The down side (or dare we say, the down slope) to skiing in Australia is that for most of us, we only make one or two trips in a whole year. We go out on Day One with a wealth of enthusiasm and stay on the snow all day, only to be crippled, cramped and downright uncomfortable for the rest of the trip. Not so fun after all right?
Did you know that the physical demands of snow sports can be easily managed through Pilates?
With a few extra classes before your trip, you’ll find you have the ability to stay on the snow all day every day; and be better at your sport while you’re out there! Here’s how:
Core strength is key
Core strength provides balance and stability – crucial for snow sports. For snow beginners, you’re out there with large objects strapped to your feet, and they don’t always go in the direction you want them to. A strong core helps to counteract the twists and turns of the slopes and improves your ability to spring back from a tumble. Advanced skiers and snowboarders also need good stability and balance on the fast slopes and off-piste areas to help avoid injury.
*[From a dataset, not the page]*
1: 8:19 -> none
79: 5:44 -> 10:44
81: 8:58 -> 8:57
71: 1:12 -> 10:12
A strong core helps to maintain the dynamic, balanced posture that is essential for snow sports. If you don’t engage your core properly, you will overwork the big muscles, such as glutes and quads, meaning the next few days on the snow will just be painful.
A strong, stable core will also reduce pressure on the lower back as you twist, turn and manoeuvre your lower body.
Flexibility and agility
Flexible hips are essential. Skiers rely on the side-to-side hip movement to find the outside edge of the ski, while boarders tilt their hips forwards and backwards to use the edge of the board, as well as a rotational motion to change directions. Hip flexibility, combined with the strong core, gives you better edge control as you navigate the changing terrain and unpredictable snow conditions.
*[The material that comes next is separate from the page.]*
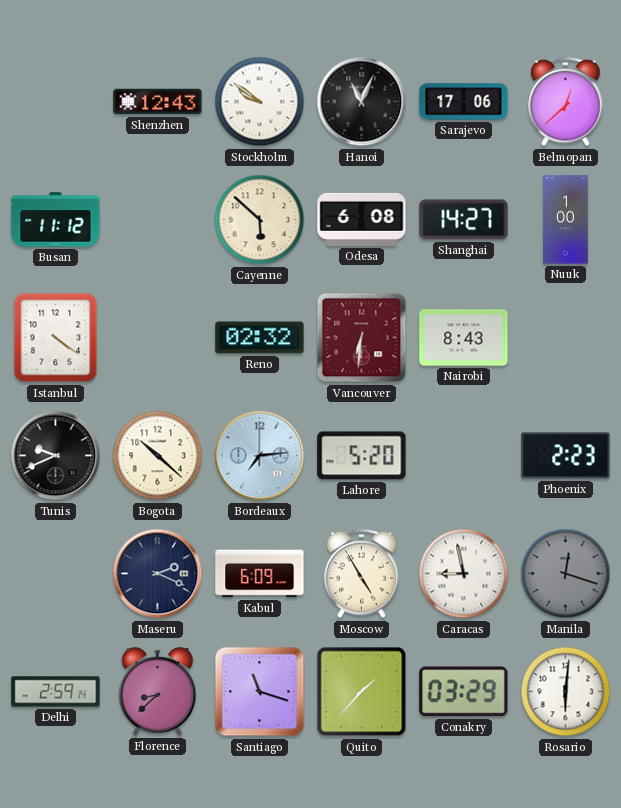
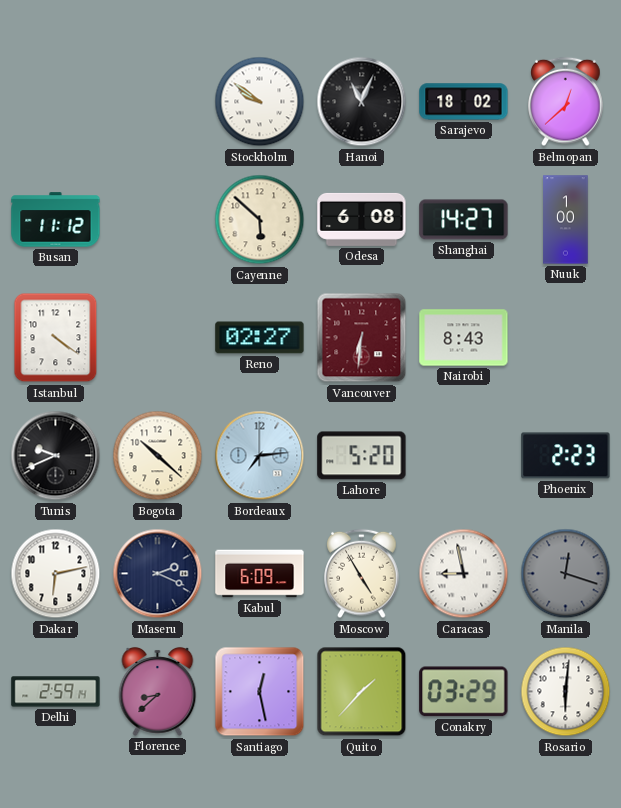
Shenzhen: 12:43 -> none
Sarajevo: 17:06 -> 18:02
Reno: 02:32 -> 02:27
Dakar: none -> 6:13
Santiago: 11:18 -> 12:28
Should you happen to catch a bad edge (and let’s face it, it’s going to happen), a high level of agility will help you roll out of a tumble unscathed.
Strength & Balance Counts
Skiers are highly susceptible to knee injuries. Pilates will help to focus on your strength throughout the full range of your movements. The exercises also focus on balance and control at your knee, hip and foot, which will have you sticking the landing of those 360s every time.
You’ll also find yourself adapting better to changing snow conditions, challenging terrain and falling less.
So if you’re headed to the snow and want to boost your slope style, book a couple of extra classes and prepare your body for the trip.